--- Extracted records ---

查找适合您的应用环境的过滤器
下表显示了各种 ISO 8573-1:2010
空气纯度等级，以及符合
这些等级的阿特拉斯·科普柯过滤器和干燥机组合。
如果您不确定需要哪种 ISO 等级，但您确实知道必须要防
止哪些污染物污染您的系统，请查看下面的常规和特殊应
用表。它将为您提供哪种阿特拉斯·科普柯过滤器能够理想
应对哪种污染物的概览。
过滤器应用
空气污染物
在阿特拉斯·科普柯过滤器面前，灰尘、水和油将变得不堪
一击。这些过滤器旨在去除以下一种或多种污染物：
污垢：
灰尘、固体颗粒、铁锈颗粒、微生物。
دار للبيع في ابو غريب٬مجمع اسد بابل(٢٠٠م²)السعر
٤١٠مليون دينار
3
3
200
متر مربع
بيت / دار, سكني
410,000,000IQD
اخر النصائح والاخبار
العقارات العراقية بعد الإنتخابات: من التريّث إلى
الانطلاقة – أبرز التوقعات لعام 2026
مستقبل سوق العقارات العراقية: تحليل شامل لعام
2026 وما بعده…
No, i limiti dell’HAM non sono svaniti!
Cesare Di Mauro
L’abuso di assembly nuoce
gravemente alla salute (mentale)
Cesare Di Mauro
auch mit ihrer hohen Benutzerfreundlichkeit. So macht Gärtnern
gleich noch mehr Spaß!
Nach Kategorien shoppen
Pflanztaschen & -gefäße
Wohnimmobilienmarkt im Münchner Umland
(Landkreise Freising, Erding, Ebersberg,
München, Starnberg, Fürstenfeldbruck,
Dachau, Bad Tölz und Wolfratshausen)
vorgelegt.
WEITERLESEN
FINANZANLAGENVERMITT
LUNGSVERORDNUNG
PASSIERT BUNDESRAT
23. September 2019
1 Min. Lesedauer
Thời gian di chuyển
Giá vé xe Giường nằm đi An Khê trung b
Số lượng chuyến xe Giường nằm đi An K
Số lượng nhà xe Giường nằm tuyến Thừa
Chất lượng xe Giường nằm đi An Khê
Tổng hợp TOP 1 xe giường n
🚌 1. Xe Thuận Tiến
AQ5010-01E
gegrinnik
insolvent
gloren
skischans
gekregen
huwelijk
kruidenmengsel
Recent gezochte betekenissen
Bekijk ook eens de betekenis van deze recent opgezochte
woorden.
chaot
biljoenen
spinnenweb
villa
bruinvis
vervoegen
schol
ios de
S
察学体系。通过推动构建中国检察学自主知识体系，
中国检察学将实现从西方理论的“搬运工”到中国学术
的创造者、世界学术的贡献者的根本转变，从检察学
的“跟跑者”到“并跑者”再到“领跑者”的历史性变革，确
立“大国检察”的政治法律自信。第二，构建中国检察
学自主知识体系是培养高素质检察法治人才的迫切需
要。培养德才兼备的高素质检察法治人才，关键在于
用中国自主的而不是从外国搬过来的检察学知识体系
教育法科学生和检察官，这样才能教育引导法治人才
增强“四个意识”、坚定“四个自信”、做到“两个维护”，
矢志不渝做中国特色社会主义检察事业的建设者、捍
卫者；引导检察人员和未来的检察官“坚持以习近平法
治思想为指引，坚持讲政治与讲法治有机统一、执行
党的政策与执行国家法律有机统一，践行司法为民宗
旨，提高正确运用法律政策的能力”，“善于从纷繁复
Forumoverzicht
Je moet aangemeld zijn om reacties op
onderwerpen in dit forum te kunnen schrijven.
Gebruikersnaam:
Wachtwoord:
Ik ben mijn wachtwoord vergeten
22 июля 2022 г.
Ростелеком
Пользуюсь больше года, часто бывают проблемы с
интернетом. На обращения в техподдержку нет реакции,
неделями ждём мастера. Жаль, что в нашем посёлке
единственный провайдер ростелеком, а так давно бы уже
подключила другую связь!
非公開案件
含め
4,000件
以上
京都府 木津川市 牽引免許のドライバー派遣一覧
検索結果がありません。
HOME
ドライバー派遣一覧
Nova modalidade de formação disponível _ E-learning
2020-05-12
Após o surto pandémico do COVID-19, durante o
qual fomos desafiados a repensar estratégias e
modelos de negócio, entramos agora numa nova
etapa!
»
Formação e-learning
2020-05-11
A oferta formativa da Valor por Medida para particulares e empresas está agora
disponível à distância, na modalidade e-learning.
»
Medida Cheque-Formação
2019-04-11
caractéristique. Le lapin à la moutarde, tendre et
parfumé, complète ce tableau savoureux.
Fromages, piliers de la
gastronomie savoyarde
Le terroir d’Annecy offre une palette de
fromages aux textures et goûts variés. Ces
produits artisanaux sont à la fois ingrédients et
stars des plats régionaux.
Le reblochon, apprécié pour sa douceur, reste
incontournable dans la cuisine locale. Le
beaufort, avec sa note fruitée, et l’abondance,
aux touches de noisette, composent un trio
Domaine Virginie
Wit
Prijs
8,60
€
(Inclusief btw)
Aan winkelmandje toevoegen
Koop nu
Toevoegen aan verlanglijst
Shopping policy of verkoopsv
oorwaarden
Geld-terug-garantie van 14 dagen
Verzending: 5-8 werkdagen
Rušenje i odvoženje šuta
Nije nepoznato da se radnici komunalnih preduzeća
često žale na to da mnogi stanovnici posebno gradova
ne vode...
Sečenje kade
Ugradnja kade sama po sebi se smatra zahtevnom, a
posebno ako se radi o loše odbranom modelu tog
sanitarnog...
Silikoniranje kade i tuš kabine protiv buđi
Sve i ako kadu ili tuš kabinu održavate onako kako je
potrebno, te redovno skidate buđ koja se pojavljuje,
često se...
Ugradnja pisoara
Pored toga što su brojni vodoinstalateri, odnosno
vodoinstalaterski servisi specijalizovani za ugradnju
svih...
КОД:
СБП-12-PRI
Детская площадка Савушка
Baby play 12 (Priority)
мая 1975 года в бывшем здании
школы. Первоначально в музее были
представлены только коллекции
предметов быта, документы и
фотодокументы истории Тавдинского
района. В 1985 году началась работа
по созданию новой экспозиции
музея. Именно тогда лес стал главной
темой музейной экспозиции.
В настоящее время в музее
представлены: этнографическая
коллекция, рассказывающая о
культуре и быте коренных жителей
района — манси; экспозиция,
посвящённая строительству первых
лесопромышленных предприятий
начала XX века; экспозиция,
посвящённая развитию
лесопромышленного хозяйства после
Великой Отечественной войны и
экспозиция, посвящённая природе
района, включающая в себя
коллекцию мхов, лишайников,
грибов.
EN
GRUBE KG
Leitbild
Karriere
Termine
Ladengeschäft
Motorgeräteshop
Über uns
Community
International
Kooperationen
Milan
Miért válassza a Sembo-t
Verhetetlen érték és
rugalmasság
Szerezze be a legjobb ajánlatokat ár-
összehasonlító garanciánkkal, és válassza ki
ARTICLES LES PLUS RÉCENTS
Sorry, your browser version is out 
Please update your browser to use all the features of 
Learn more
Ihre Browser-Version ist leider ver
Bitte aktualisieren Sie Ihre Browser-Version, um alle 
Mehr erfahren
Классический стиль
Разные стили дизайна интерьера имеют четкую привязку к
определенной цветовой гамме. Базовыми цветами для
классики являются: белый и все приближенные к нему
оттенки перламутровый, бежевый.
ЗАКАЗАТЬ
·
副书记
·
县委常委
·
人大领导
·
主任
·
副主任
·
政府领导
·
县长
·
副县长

---

Work instructions: Please reproduce all of the records exactly as they stand.

Task output:
查找适合您的应用环境的过滤器
下表显示了各种 ISO 8573-1:2010
空气纯度等级，以及符合
这些等级的阿特拉斯·科普柯过滤器和干燥机组合。
如果您不确定需要哪种 ISO 等级，但您确实知道必须要防
止哪些污染物污染您的系统，请查看下面的常规和特殊应
用表。它将为您提供哪种阿特拉斯·科普柯过滤器能够理想
应对哪种污染物的概览。
过滤器应用
空气污染物
在阿特拉斯·科普柯过滤器面前，灰尘、水和油将变得不堪
一击。这些过滤器旨在去除以下一种或多种污染物：
污垢：
灰尘、固体颗粒、铁锈颗粒、微生物。
دار للبيع في ابو غريب٬مجمع اسد بابل(٢٠٠م²)السعر
٤١٠مليون دينار
3
3
200
متر مربع
بيت / دار, سكني
410,000,000IQD
اخر النصائح والاخبار
العقارات العراقية بعد الإنتخابات: من التريّث إلى
الانطلاقة – أبرز التوقعات لعام 2026
مستقبل سوق العقارات العراقية: تحليل شامل لعام
2026 وما بعده…
No, i limiti dell’HAM non sono svaniti!
Cesare Di Mauro
L’abuso di assembly nuoce
gravemente alla salute (mentale)
Cesare Di Mauro
auch mit ihrer hohen Benutzerfreundlichkeit. So macht Gärtnern
gleich noch mehr Spaß!
Nach Kategorien shoppen
Pflanztaschen & -gefäße
Wohnimmobilienmarkt im Münchner Umland
(Landkreise Freising, Erding, Ebersberg,
München, Starnberg, Fürstenfeldbruck,
Dachau, Bad Tölz und Wolfratshausen)
vorgelegt.
WEITERLESEN
FINANZANLAGENVERMITT
LUNGSVERORDNUNG
PASSIERT BUNDESRAT
23. September 2019
1 Min. Lesedauer
Thời gian di chuyển
Giá vé xe Giường nằm đi An Khê trung b
Số lượng chuyến xe Giường nằm đi An K
Số lượng nhà xe Giường nằm tuyến Thừa
Chất lượng xe Giường nằm đi An Khê
Tổng hợp TOP 1 xe giường n
🚌 1. Xe Thuận Tiến
AQ5010-01E
gegrinnik
insolvent
gloren
skischans
gekregen
huwelijk
kruidenmengsel
Recent gezochte betekenissen
Bekijk ook eens de betekenis van deze recent opgezochte
woorden.
chaot
biljoenen
spinnenweb
villa
bruinvis
vervoegen
schol
ios de
S
察学体系。通过推动构建中国检察学自主知识体系，
中国检察学将实现从西方理论的“搬运工”到中国学术
的创造者、世界学术的贡献者的根本转变，从检察学
的“跟跑者”到“并跑者”再到“领跑者”的历史性变革，确
立“大国检察”的政治法律自信。第二，构建中国检察
学自主知识体系是培养高素质检察法治人才的迫切需
要。培养德才兼备的高素质检察法治人才，关键在于
用中国自主的而不是从外国搬过来的检察学知识体系
教育法科学生和检察官，这样才能教育引导法治人才
增强“四个意识”、坚定“四个自信”、做到“两个维护”，
矢志不渝做中国特色社会主义检察事业的建设者、捍
卫者；引导检察人员和未来的检察官“坚持以习近平法
治思想为指引，坚持讲政治与讲法治有机统一、执行
党的政策与执行国家法律有机统一，践行司法为民宗
旨，提高正确运用法律政策的能力”，“善于从纷繁复
Forumoverzicht
Je moet aangemeld zijn om reacties op
onderwerpen in dit forum te kunnen schrijven.
Gebruikersnaam:
Wachtwoord:
Ik ben mijn wachtwoord vergeten
22 июля 2022 г.
Ростелеком
Пользуюсь больше года, часто бывают проблемы с
интернетом. На обращения в техподдержку нет реакции,
неделями ждём мастера. Жаль, что в нашем посёлке
единственный провайдер ростелеком, а так давно бы уже
подключила другую связь!
非公開案件
含め
4,000件
以上
京都府 木津川市 牽引免許のドライバー派遣一覧
検索結果がありません。
HOME
ドライバー派遣一覧
Nova modalidade de formação disponível _ E-learning
2020-05-12
Após o surto pandémico do COVID-19, durante o
qual fomos desafiados a repensar estratégias e
modelos de negócio, entramos agora numa nova
etapa!
»
Formação e-learning
2020-05-11
A oferta formativa da Valor por Medida para particulares e empresas está agora
disponível à distância, na modalidade e-learning.
»
Medida Cheque-Formação
2019-04-11
caractéristique. Le lapin à la moutarde, tendre et
parfumé, complète ce tableau savoureux.
Fromages, piliers de la
gastronomie savoyarde
Le terroir d’Annecy offre une palette de
fromages aux textures et goûts variés. Ces
produits artisanaux sont à la fois ingrédients et
stars des plats régionaux.
Le reblochon, apprécié pour sa douceur, reste
incontournable dans la cuisine locale. Le
beaufort, avec sa note fruitée, et l’abondance,
aux touches de noisette, composent un trio
Domaine Virginie
Wit
Prijs
8,60
€
(Inclusief btw)
Aan winkelmandje toevoegen
Koop nu
Toevoegen aan verlanglijst
Shopping policy of verkoopsv
oorwaarden
Geld-terug-garantie van 14 dagen
Verzending: 5-8 werkdagen
Rušenje i odvoženje šuta
Nije nepoznato da se radnici komunalnih preduzeća
često žale na to da mnogi stanovnici posebno gradova
ne vode...
Sečenje kade
Ugradnja kade sama po sebi se smatra zahtevnom, a
posebno ako se radi o loše odbranom modelu tog
sanitarnog...
Silikoniranje kade i tuš kabine protiv buđi
Sve i ako kadu ili tuš kabinu održavate onako kako je
potrebno, te redovno skidate buđ koja se pojavljuje,
često se...
Ugradnja pisoara
Pored toga što su brojni vodoinstalateri, odnosno
vodoinstalaterski servisi specijalizovani za ugradnju
svih...
КОД:
СБП-12-PRI
Детская площадка Савушка
Baby play 12 (Priority)
мая 1975 года в бывшем здании
школы. Первоначально в музее были
представлены только коллекции
предметов быта, документы и
фотодокументы истории Тавдинского
района. В 1985 году началась работа
по созданию новой экспозиции
музея. Именно тогда лес стал главной
темой музейной экспозиции.
В настоящее время в музее
представлены: этнографическая
коллекция, рассказывающая о
культуре и быте коренных жителей
района — манси; экспозиция,
посвящённая строительству первых
лесопромышленных предприятий
начала XX века; экспозиция,
посвящённая развитию
лесопромышленного хозяйства после
Великой Отечественной войны и
экспозиция, посвящённая природе
района, включающая в себя
коллекцию мхов, лишайников,
грибов.
EN
GRUBE KG
Leitbild
Karriere
Termine
Ladengeschäft
Motorgeräteshop
Über uns
Community
International
Kooperationen
Milan
Miért válassza a Sembo-t
Verhetetlen érték és
rugalmasság
Szerezze be a legjobb ajánlatokat ár-
összehasonlító garanciánkkal, és válassza ki
ARTICLES LES PLUS RÉCENTS
Sorry, your browser version is out 
Please update your browser to use all the features of 
Learn more
Ihre Browser-Version ist leider ver
Bitte aktualisieren Sie Ihre Browser-Version, um alle 
Mehr erfahren
Классический стиль
Разные стили дизайна интерьера имеют четкую привязку к
определенной цветовой гамме. Базовыми цветами для
классики являются: белый и все приближенные к нему
оттенки перламутровый, бежевый.
ЗАКАЗАТЬ
·
副书记
·
县委常委
·
人大领导
·
主任
·
副主任
·
政府领导
·
县长
·
副县长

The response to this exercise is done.